* _DATA RECORDS_
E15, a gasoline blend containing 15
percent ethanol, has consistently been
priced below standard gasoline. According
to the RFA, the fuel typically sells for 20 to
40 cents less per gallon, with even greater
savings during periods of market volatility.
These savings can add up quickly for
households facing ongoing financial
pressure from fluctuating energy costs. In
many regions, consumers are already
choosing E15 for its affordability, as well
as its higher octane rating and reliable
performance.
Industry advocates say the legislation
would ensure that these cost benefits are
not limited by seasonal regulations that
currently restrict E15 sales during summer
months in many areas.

* _WHAT IS NEEDED_
Lines before the one containing "These savings can add up quickly for" are to be left out; that line and every line after it through the end of the data should be copied exactly.

* _SOLUTION TO THE EXERCISE_
These savings can add up quickly for
households facing ongoing financial
pressure from fluctuating energy costs. In
many regions, consumers are already
choosing E15 for its affordability, as well
as its higher octane rating and reliable
performance.
Industry advocates say the legislation
would ensure that these cost benefits are
not limited by seasonal regulations that
currently restrict E15 sales during summer
months in many areas.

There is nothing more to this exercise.